The records below are to be copied exactly, with their pictures left out.

Content starts

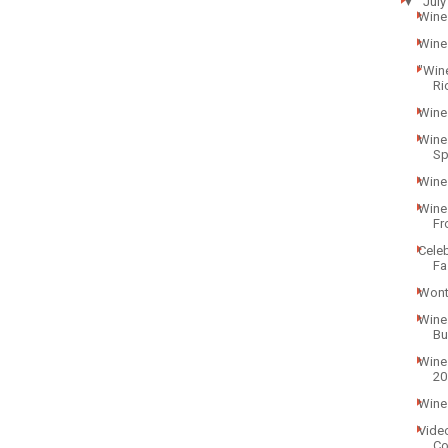
▼
July
Wine 
Wine
"Win
Ri
Wine
Wine
Sp
Wine
Wine
Fr
Celeb
Fa
Wont
Wine
Bu
Wine 
20
Wine
Vide
Co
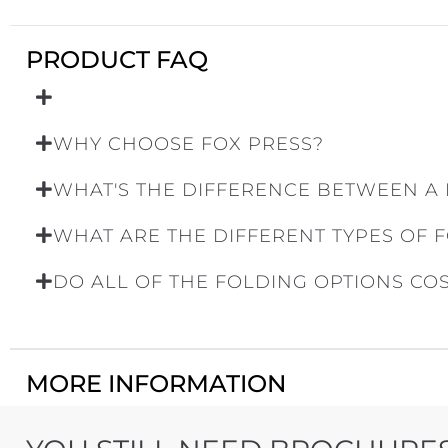
PRODUCT FAQ
WHY CHOOSE FOX PRESS?
WHAT'S THE DIFFERENCE BETWEEN A
WHAT ARE THE DIFFERENT TYPES OF 
DO ALL OF THE FOLDING OPTIONS CO
MORE INFORMATION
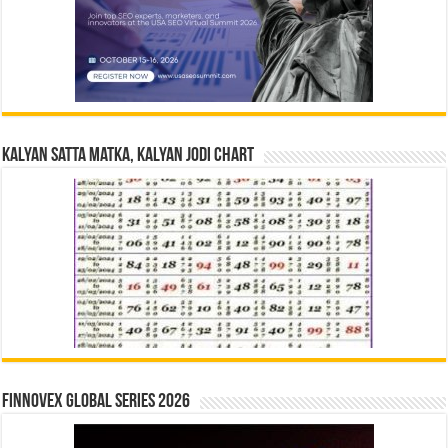
Kalyan Satta Matka, Kalyan Jodi Chart
Finnovex Global Series 2026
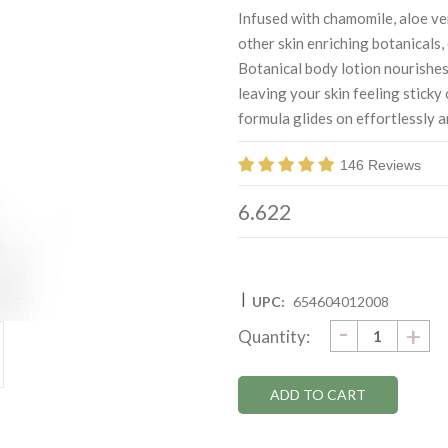
Infused with chamomile, aloe ve
other skin enriching botanicals
Botanical body lotion nourishes
leaving your skin feeling sticky 
formula glides on effortlessly a
146 Reviews
6.622
|
UPC:
654604012008
DECRE
-
Current
IN
+
Quantity:
QUANTI
QU
Stock:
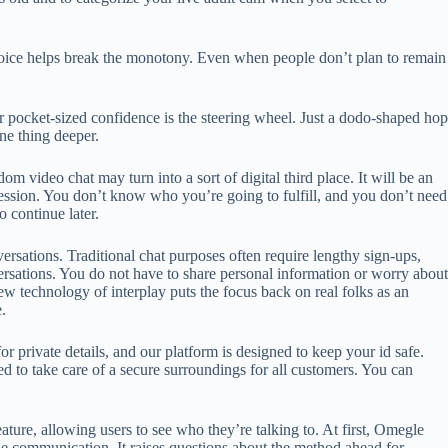
voice helps break the monotony. Even when people don’t plan to remain
ur pocket-sized confidence is the steering wheel. Just a dodo-shaped hop
ne thing deeper.
 video chat may turn into a sort of digital third place. It will be an
ression. You don’t know who you’re going to fulfill, and you don’t need
o continue later.
ersations. Traditional chat purposes often require lengthy sign-ups,
rsations. You do not have to share personal information or worry about
w technology of interplay puts the focus back on real folks as an
.
 private details, and our platform is designed to keep your id safe.
ed to take care of a secure surroundings for all customers. You can
ure, allowing users to see who they’re talking to. At first, Omegle
ine communication. It raises questions about the method ahead for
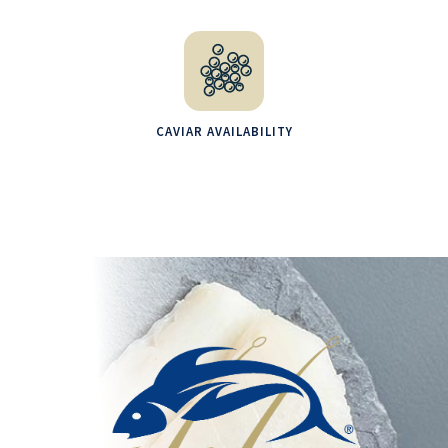
CAVIAR AVAILABILITY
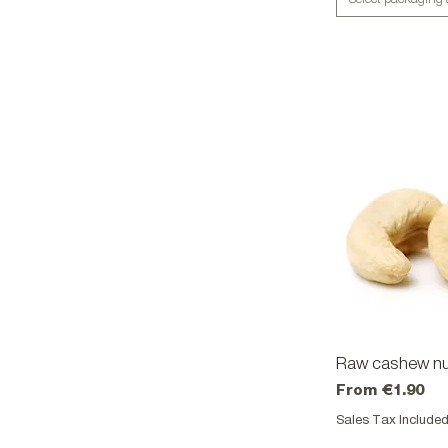
Raw cashew nu
Qu
Sale Price
From
€1.90
Sales Tax Include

Content ends

(Answer section)
▼
July
Wine 
Wine
"Win
Ri
Wine
Wine
Sp
Wine
Wine
Fr
Celeb
Fa
Wont
Wine
Bu
Wine 
20
Wine
Vide
Co
PRODUCT FAQ
WHY CHOOSE FOX PRESS?
WHAT'S THE DIFFERENCE BETWEEN A
WHAT ARE THE DIFFERENT TYPES OF 
DO ALL OF THE FOLDING OPTIONS CO
MORE INFORMATION
Kalyan Satta Matka, Kalyan Jodi Chart
Finnovex Global Series 2026
Infused with chamomile, aloe ve
other skin enriching botanicals
Botanical body lotion nourishes
leaving your skin feeling sticky 
formula glides on effortlessly a
146 Reviews
6.622
|
UPC:
654604012008
DECRE
-
Current
IN
+
Quantity:
QUANTI
QU
Stock:
voice helps break the monotony. Even when people don’t plan to remain
ur pocket-sized confidence is the steering wheel. Just a dodo-shaped hop
ne thing deeper.
 video chat may turn into a sort of digital third place. It will be an
ression. You don’t know who you’re going to fulfill, and you don’t need
o continue later.
ersations. Traditional chat purposes often require lengthy sign-ups,
rsations. You do not have to share personal information or worry about
w technology of interplay puts the focus back on real folks as an
.
 private details, and our platform is designed to keep your id safe.
ed to take care of a secure surroundings for all customers. You can
ure, allowing users to see who they’re talking to. At first, Omegle
ine communication. It raises questions about the method ahead for
CAVIAR AVAILABILITY
Raw cashew nu
Qu
Sale Price
From
€1.90
Sales Tax Include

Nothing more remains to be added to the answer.